Gas-Fired Heater Was Apparent Source Of Car Dealership Fire
Johnston Police release their report on the fire at Metro Collision Center that occurred Feb. 7.
A blaze that forced the evacuation of Metro Collision Center at 181 Putnam Pike apparently started in the natural gas-fired heating system for the car paint booth, according to the Johnston Police Department report on the fire, which was released Feb. 8.
The heater, according to the police report, is used to bake freshly-applied paint to the surface of cars inside what is known as a "paint hood."
Metro Collision employee Miguel Silva was working in the paint hood when the fire started. Silva told Johnston Police Patrolman Jared DeAngelis that he heard an unusual click before the heating system was turned on.
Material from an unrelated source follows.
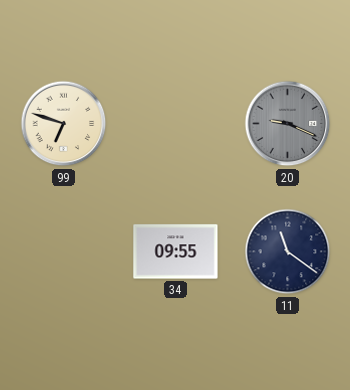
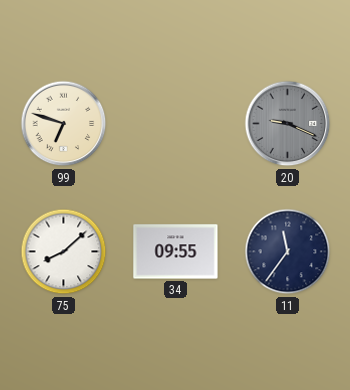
75: none -> 8:08
11: 11:21 -> 11:36
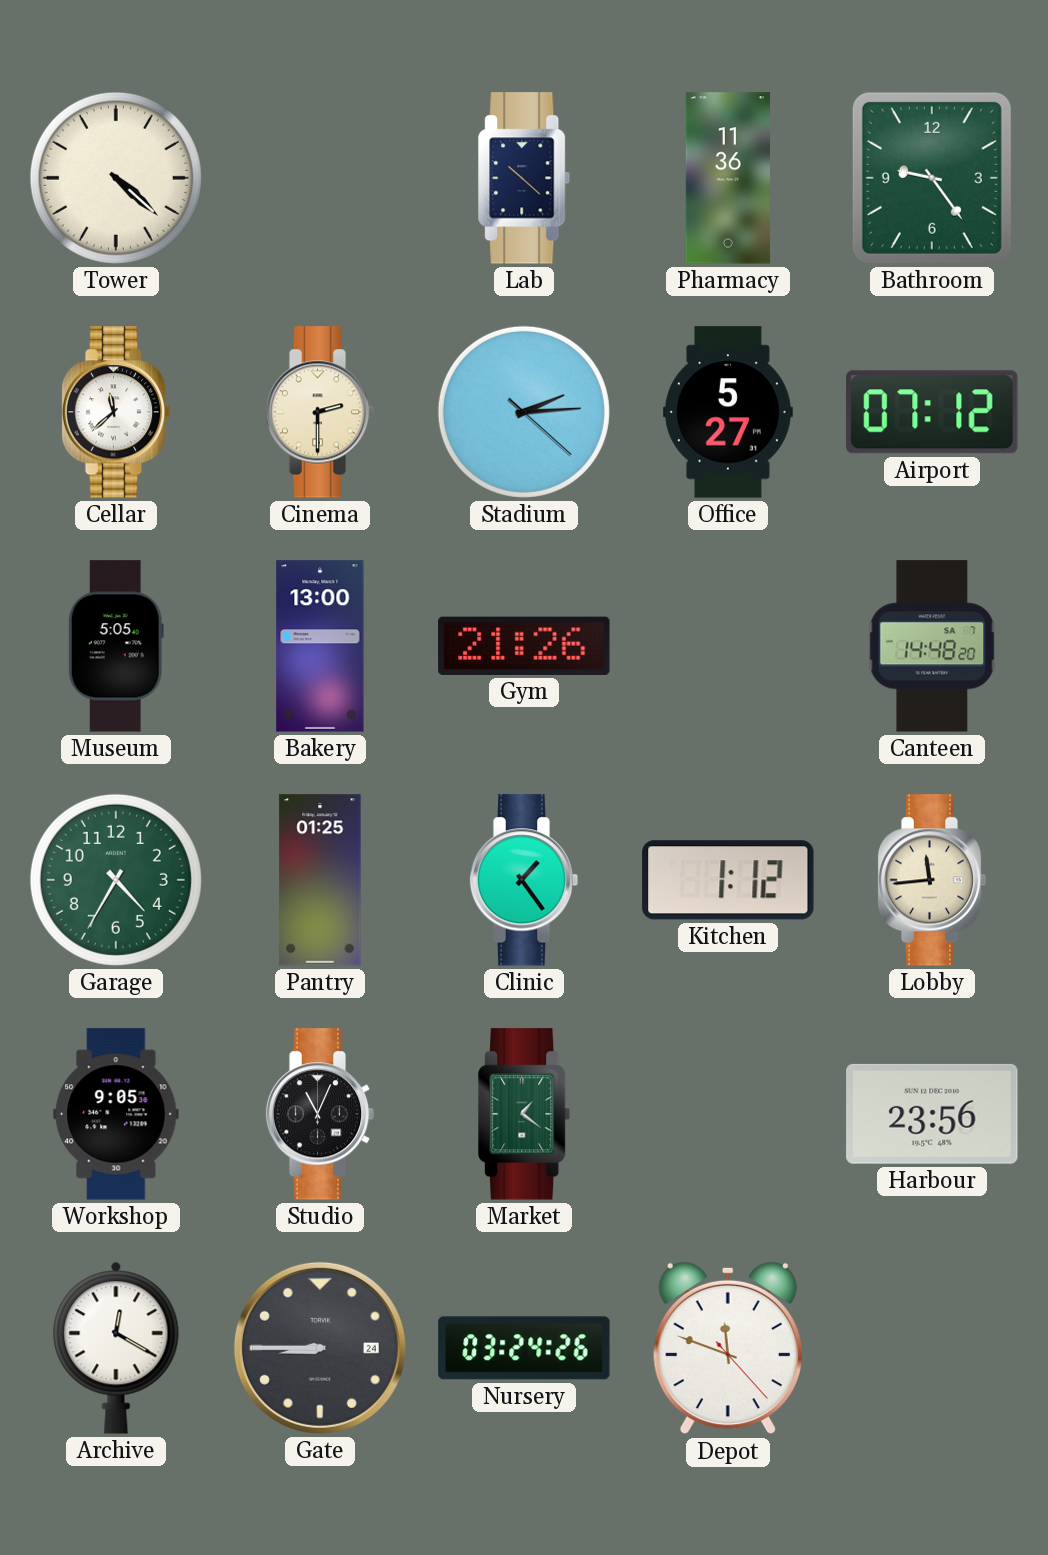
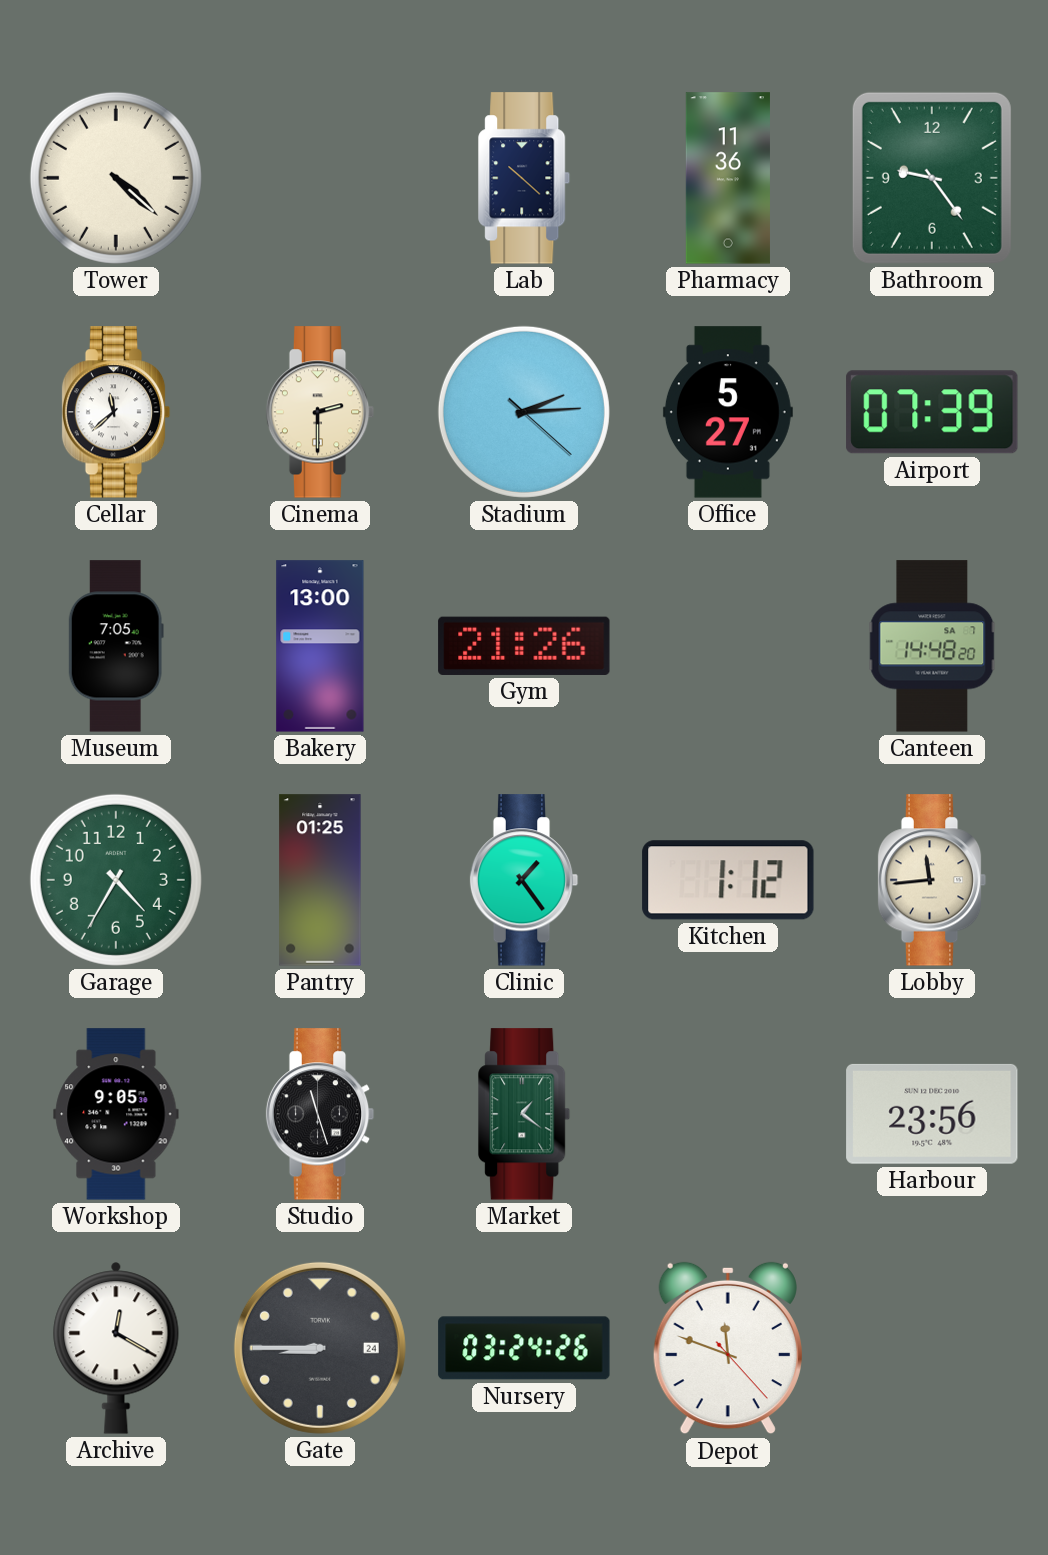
Airport: 07:12 -> 07:39
Museum: 5:05 -> 7:05
Studio: 11:04 -> 11:27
Silva said he then smelled natural gas in the booth and saw smoke coming from the heating vents in the ceiling. Silva said he then ran from the booth and warned the other workers, one of whom activated the facility's fire alarm.
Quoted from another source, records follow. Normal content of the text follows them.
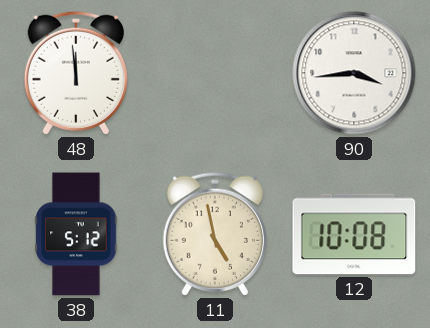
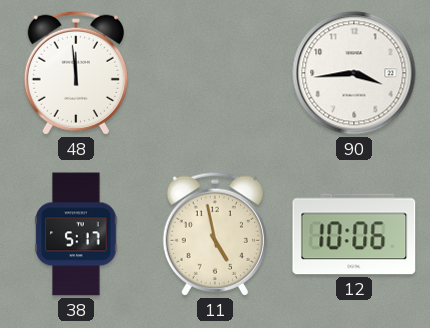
38: 5:12 -> 5:17
12: 10:08 -> 10:06
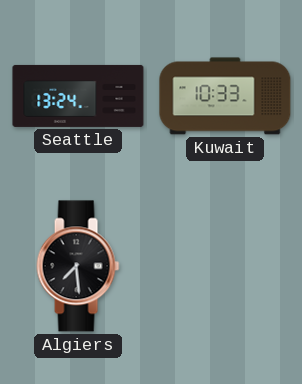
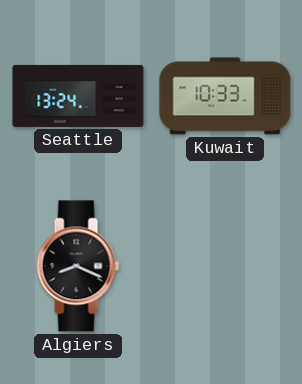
Algiers: 7:29 -> 8:19
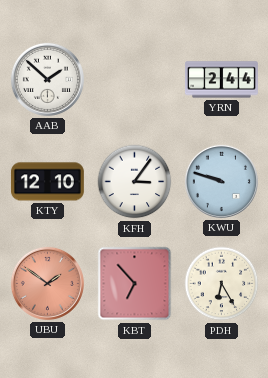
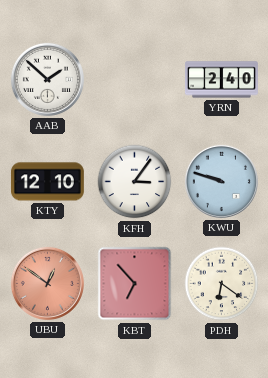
YRN: 2:44 -> 2:40
UBU: 1:51 -> 12:51
PDH: 6:25 -> 6:21
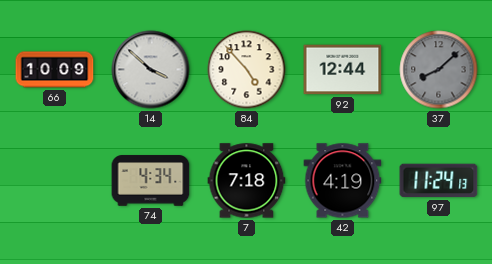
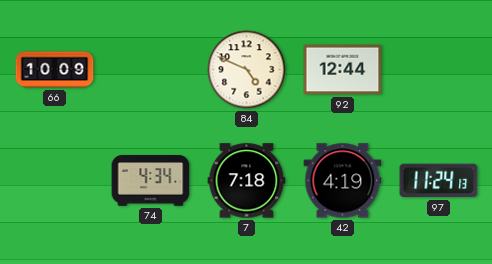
14: 3:52 -> none
84: 4:53 -> 4:49
37: 8:08 -> none
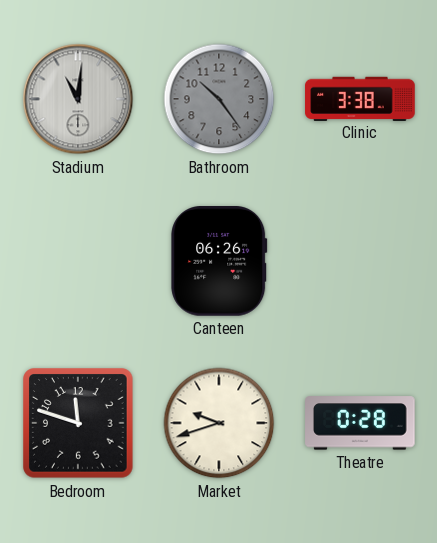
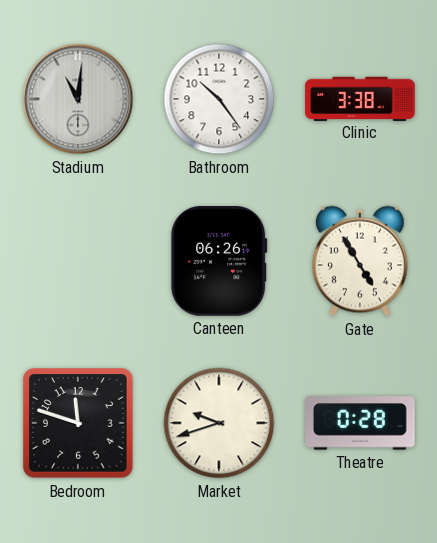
Bathroom dial: grey -> white
Gate: none -> 4:55
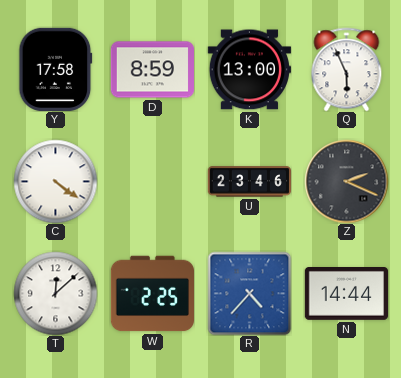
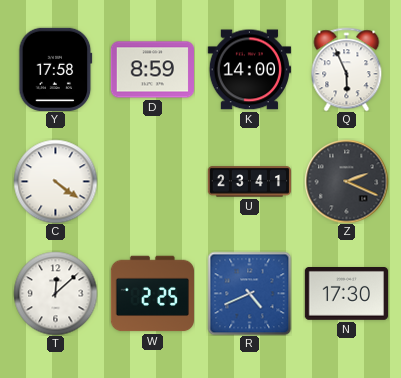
K: 13:00 -> 14:00
U: 23:46 -> 23:41
R: 4:37 -> 4:41
N: 14:44 -> 17:30
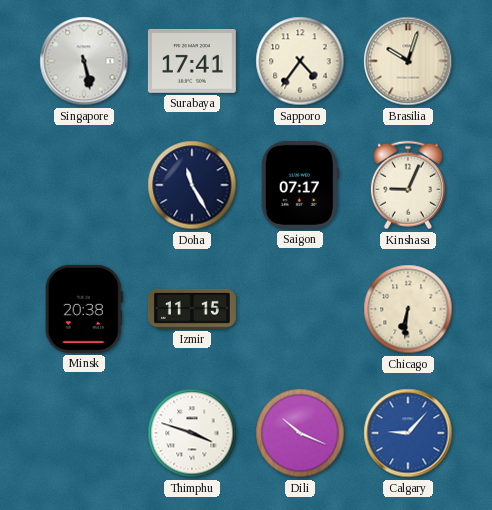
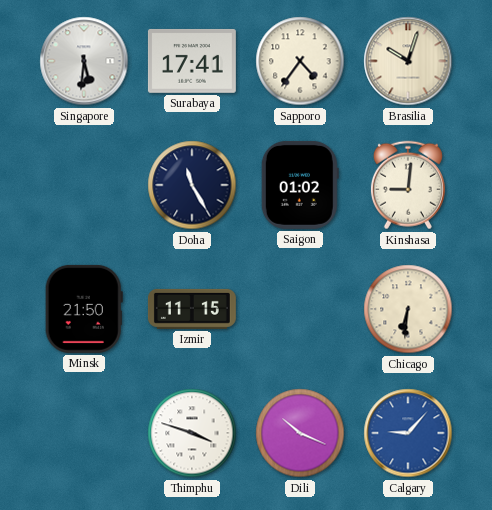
Singapore: 5:28 -> 5:31
Saigon: 07:17 -> 01:02
Kinshasa: 9:04 -> 9:01
Minsk: 20:38 -> 21:50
According to DeAngelis, Silva said he used a fire extinguisher to try and extinguish the fire, but the flames were coming out of the vents on the ceiling. Silva then evacuated the building.
The Johnston Fire Department arrived and extinguished the fire. No injuries were reported. Smithfield rescue personnel examined two Johnston firefighters, who remained on the scene.
Johnston Building Inspector Benjamin Nascenzi and Fire Marshall Richard Matarese told DeAngelis that the fire started in the unit that provides heat to the paint hood. While they suggested that the likely cause of the fire was a malfunction in the blower motor, DeAngelis reported that further investigation is needed to confirm this.
The fire damaged the paint hood, the gas-powered furnace, and the car in the paint hood at the time of the fire, according to DeAngelis's report.